Tim Crouch’s book of narratives and beliefs invites audience members to read between the lines – ★★★★

Experimental playwright Tim Crouch’s latest theatrical experience turns the audience into a cultish reading group. Everyone – including the actors themselves – has a copy of a book to hand and turns the pages together.

The story itself, while delving into expansive issues such as religion, science and faith, still manages to feel minimalist in nature. Director Andy Smith, through having the audience sit in a small circle around the actors, creates a sense of intimacy which is, at times, unsettling. When the fourth wall breaks and audience members are asked to read from the book, the collective becomes singular. Individual imagination is encouraged as much as a sense of a group think – something made all the more fascinating when a character proclaims that “belief is the end of intelligence”.
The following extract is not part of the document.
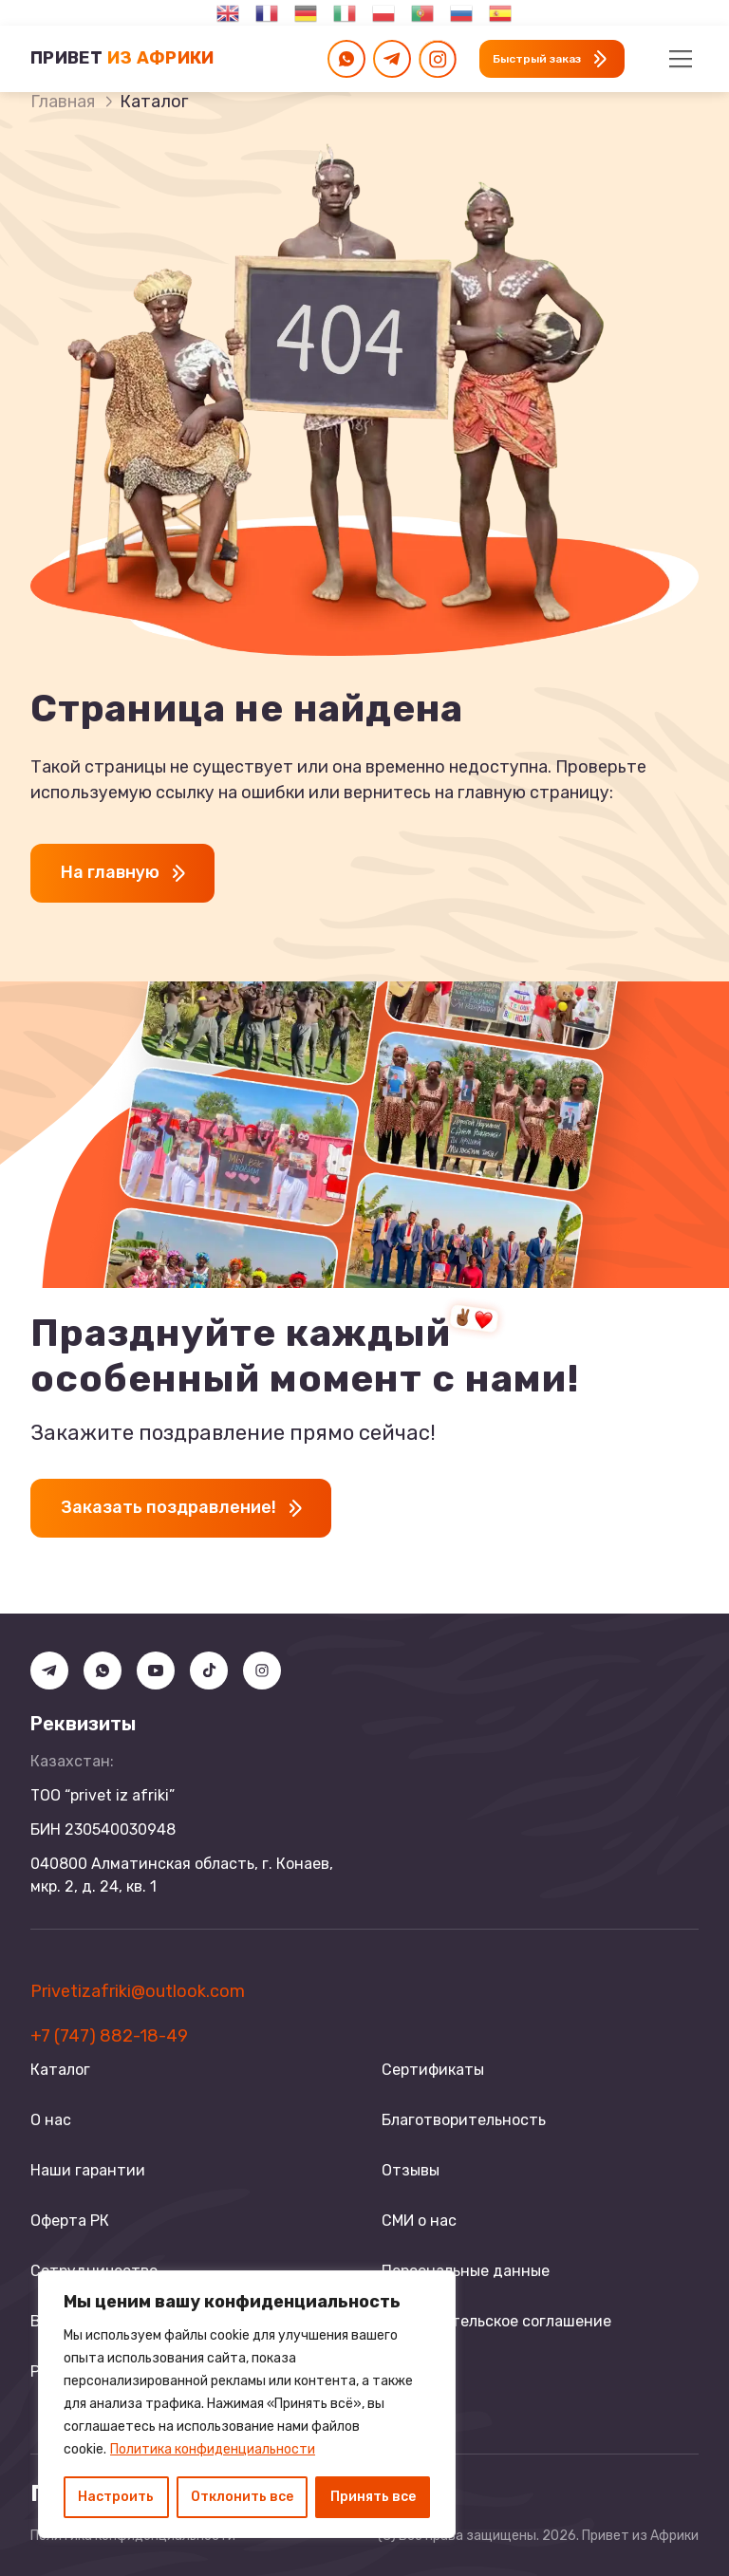  Describe the element at coordinates (466, 2271) in the screenshot. I see `Персональные данные` at that location.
Line of Duty‘s Susan Vidler plays Anna, an outsider to a world that is preparing for an apocalyptic event, for whom its inhabitants – amongst them a fanatical young person named Sol (Shyvonne Ahmmad) – speak through the same book audiences read. It’s one of the many ‘meta’ or self-referential elements in the 70-minute production, with another being author Crouch playing the fictional book’s supposed author, Miles. To describe the play is hard, to feel lost and overwhelmed is easy. Soon we are as reliant on the book to follow the story as the actors are themselves – a belief system to offer a source of comfort. Yet when this very system collapses as the play progresses, the outcome is detrimental and brilliantly subversive.

In any other production, seeing actors dependant on a script on the stage would be a valid criticism, but this is show is certainly unusual. While the playtext is read with conviction from the cast, it’s somewhat paradoxical that it’s when they go off-script that it gets particularly interesting. In one scene, Vidler and Ahmmad act only with facial expressions as audience members read their lines for them. At other points they abandon the book altogether, and the attention is on them. Everyone has their own reading speed, but with actors in control of when to turn the page, their manipulation of the pacing only adds to the play’s intensity.
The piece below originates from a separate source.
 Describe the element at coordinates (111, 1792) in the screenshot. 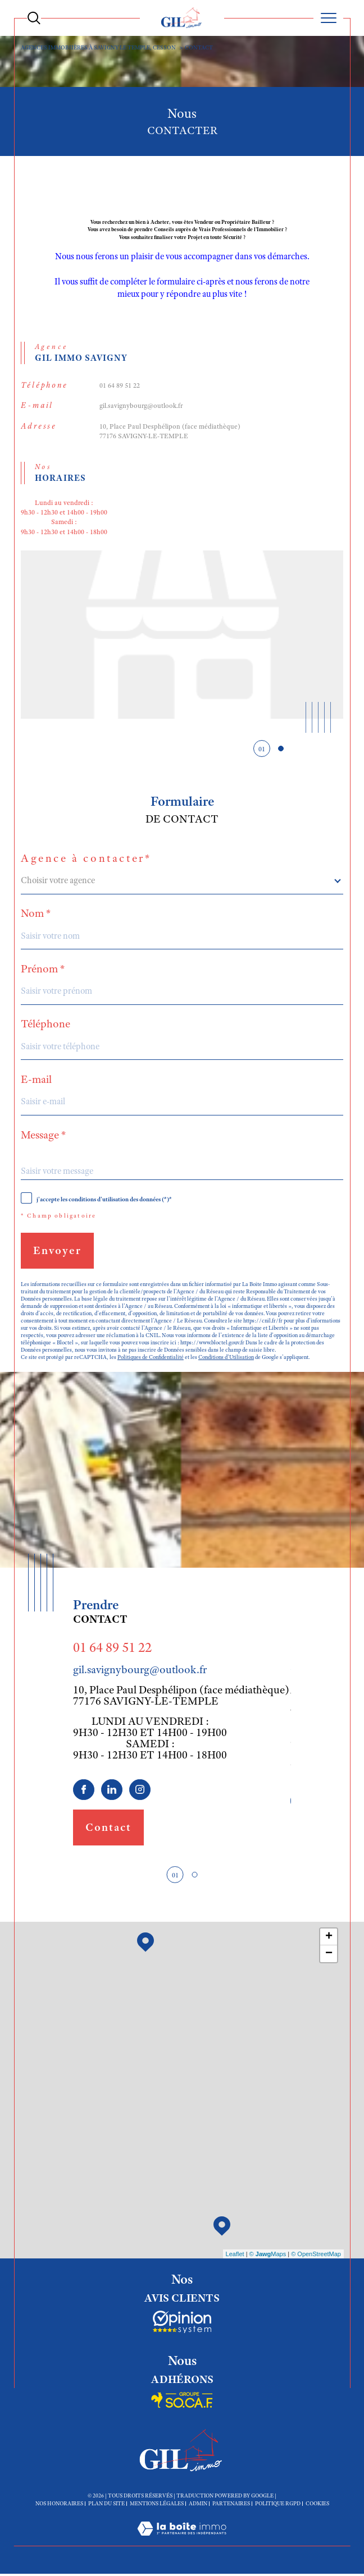 I see `[linkedin - Ouverture dans une nouvelle fenêtre]` at that location.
It works, too. For in addition to the book containing the script, it also features vivid illustrations from artist Rachana Jadhav, often used for backstories or exposition which doesn’t lend itself well to the stripped-back nature of the set. The result makes the novel almost biblical. Both on and off the page, Total Immediate Collective Imminent Salvation is ethereal and unnerving. This is one story which you definitely don’t want to skip ahead.

Total Immediate Collective Imminent Terrestrial Salvation is now playing at the Royal Court Theatre until 21 September.

Disclaimer: I was invited to watch Total Immediate Terrestrial Salvation for free in exchange for a review of the performance. I did not receive payment for this review. All opinions stated are honest and my own.